# AIM OF THE TASK
Could you output only the lines from the one containing "Donate (481, 20)" through the last line of the data, both included?

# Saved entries

· · · · · · ·

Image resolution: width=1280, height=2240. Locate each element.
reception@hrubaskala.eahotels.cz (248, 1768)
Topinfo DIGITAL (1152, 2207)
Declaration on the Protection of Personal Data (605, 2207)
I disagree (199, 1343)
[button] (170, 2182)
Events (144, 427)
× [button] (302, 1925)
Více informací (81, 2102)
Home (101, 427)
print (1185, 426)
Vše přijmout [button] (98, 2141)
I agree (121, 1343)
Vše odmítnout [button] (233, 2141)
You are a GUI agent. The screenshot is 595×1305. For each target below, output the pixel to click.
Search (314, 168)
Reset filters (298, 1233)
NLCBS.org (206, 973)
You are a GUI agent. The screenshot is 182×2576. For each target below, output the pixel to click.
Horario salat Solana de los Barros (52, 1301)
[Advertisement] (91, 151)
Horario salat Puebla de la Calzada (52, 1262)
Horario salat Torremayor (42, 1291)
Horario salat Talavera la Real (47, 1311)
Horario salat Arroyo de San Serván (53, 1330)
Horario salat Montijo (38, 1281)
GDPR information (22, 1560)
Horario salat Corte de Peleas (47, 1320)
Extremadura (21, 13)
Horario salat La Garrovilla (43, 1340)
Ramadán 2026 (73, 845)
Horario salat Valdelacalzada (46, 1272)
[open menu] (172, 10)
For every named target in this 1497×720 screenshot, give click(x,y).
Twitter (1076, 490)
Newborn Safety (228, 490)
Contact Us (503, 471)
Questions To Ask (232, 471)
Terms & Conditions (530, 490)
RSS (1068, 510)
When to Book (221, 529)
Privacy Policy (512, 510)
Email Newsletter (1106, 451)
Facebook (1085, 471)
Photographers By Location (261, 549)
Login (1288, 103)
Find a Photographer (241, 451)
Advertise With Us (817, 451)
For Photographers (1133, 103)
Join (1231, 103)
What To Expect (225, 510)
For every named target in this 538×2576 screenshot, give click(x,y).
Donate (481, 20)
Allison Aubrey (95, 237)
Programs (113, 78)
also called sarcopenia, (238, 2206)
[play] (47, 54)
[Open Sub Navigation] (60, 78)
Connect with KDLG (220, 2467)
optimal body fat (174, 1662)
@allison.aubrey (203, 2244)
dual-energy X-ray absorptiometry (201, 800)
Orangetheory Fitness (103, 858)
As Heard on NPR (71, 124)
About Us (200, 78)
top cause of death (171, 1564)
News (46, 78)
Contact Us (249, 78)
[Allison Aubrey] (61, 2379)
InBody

· · · · · · ·

# TASK ANSWER
Donate (481, 20)
Allison Aubrey (95, 237)
Programs (113, 78)
also called sarcopenia, (238, 2206)
[play] (47, 54)
[Open Sub Navigation] (60, 78)
Connect with KDLG (220, 2467)
optimal body fat (174, 1662)
@allison.aubrey (203, 2244)
dual-energy X-ray absorptiometry (201, 800)
Orangetheory Fitness (103, 858)
As Heard on NPR (71, 124)
About Us (200, 78)
top cause of death (171, 1564)
News (46, 78)
Contact Us (249, 78)
[Allison Aubrey] (61, 2379)
InBody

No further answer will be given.